If that doesn't work then its likely to be the seal within the head.


----------



## Ross (16 Jan 2010)

I have had a good look at the seal and it seems to be fine but I have a new one coming and if that dose not stop it leaking I will be annoyed.


----------



## paul.in.kendal (16 Jan 2010)

Hi Ross
I hope all that water in your cabinet didn't damage it  . I second Paul's advice on vaselining the seal - that did the trick for me when I had the exact same issue.  And if it works for you, you'll have the spare seal in reserve!


----------



## Ross (16 Jan 2010)

I have not tried the Vaseline yet but the water gushes out of it when I tip it on its side  Rather disappointing for a 150 quid filter that is only 5 or 6 months old.


----------



## paul.in.kendal (16 Jan 2010)

Yup, mine spewed water out too - and cost even more than yours! I was seriously demoralised, too.  Trust me, using vaseline to create a proper seal is worth a try, at the very least.


----------



## andyh (16 Jan 2010)

All externals can suffer with this i Vaseline or similar is v important!


----------



## Ross (20 Jan 2010)

Well I have fitted the new seal and its not leaking  But its gurgling a lot of air  I know that it will have trapped air and will take a wee while to clear but dose anybody know roughly how long?


----------



## Dolly Sprint 16v (20 Jan 2010)

Ross said:
			
		

> Yes everything is secure and all the clips pull the head tightly down to the main body but it starts to drip around the clips and then run out.



Ross 

Keep pushing the priming button - the flow will stop for about 5 - 10 seconds then start again - this will move your trapped air quicker.

Regards
paul.


----------



## andyh (20 Jan 2010)

Or I gently rock mine backwArds and forwards and this soon releases any air bubbles. This happens with all external filters.


----------



## Ross (21 Jan 2010)

Well I am afraid I spoke to soon its still leaking  The water seems to somehow getting into the head and then starts dripping around the top of the clips.I took the head off last night and the was a lot of water in the head some came out from when the power cable goes in not good but I have discovered that that part 7428728 http://www.aquatics-online.co.uk/bigpic ... s_2073.htm has somehow come out and I am thinking that this could be causing the problems?Iam enquiringly about an new one form Aquatics Online but I have had nothing back yet.


----------



## Dolly Sprint 16v (21 Jan 2010)

Ross said:
			
		

> Well I am afraid I spoke to soon its still leaking  The water seems to somehow getting into the head and then starts dripping around the top of the clips.I took the head off last night and the was a lot of water in the head some came out from when the power cable goes in not good but I have discovered that that part 7428728 http://www.aquatics-online.co.uk/bigpic ... s_2073.htm has somehow come out and I am thinking that this could be causing the problems?Iam enquiringly about an new one form Aquatics Online but I have had nothing back yet.

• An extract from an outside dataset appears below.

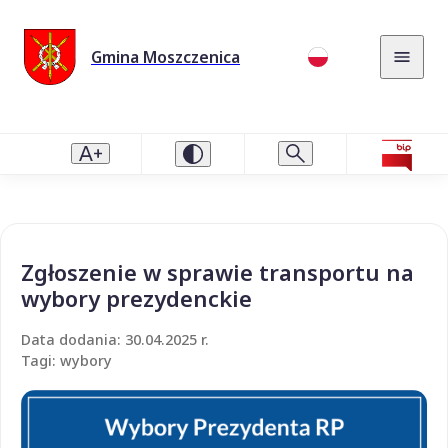
Gmina Moszczenica
Zgłoszenie w sprawie transportu na
wybory prezydenckie
Data dodania: 30.04.2025 r.
Tagi: wybory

Ross second or third thread reply was have you check the security of that part No. On the front of the filter unit there is a red push button - this button release that part No. and if you refit and push that part no. you should here a click ie the button comes out and its sitting in its correct position.

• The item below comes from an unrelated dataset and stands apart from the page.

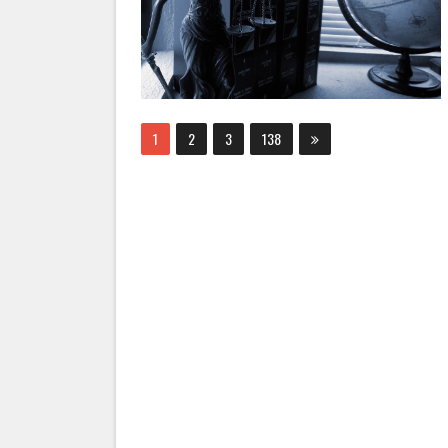
1
2
3
138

Put some vasaline round the joints as you may damage the seal if they are dry when refitting.
Regards
Paul


----------



## Ross (21 Jan 2010)

The hose connector that clicks in seems to be somehow stuck in IE when I push the Red Button in it will not release the hose connector and its not because I have been hard with it because I have not.I dont know why it will not release.


----------



## Ross (25 Jan 2010)

I managed to get the hose connector out the reason why it would not pop out is one of the lugs on the side of the hose connector  that should go in when you press the red button was stuck out so it would not release.So I got it out and found the one of the ball valves was only half open but the other one would close and open fully and I think thats the reason its been dripping water.


----------



## Ross (9 Feb 2010)

Well I am still having problems with it leaking  So far I have fitted a new hose adapter,a new head seal and I have put plenty of Vaseline around the seal but its still leaking.When I take the head off there is a lot of water in the head somehow.I am not sure hows its getting in the because everything is secure ect?I am starting to pull my hair out now


----------



## andyh (9 Feb 2010)

Ross

I feel for you buddy! Is this your first external? 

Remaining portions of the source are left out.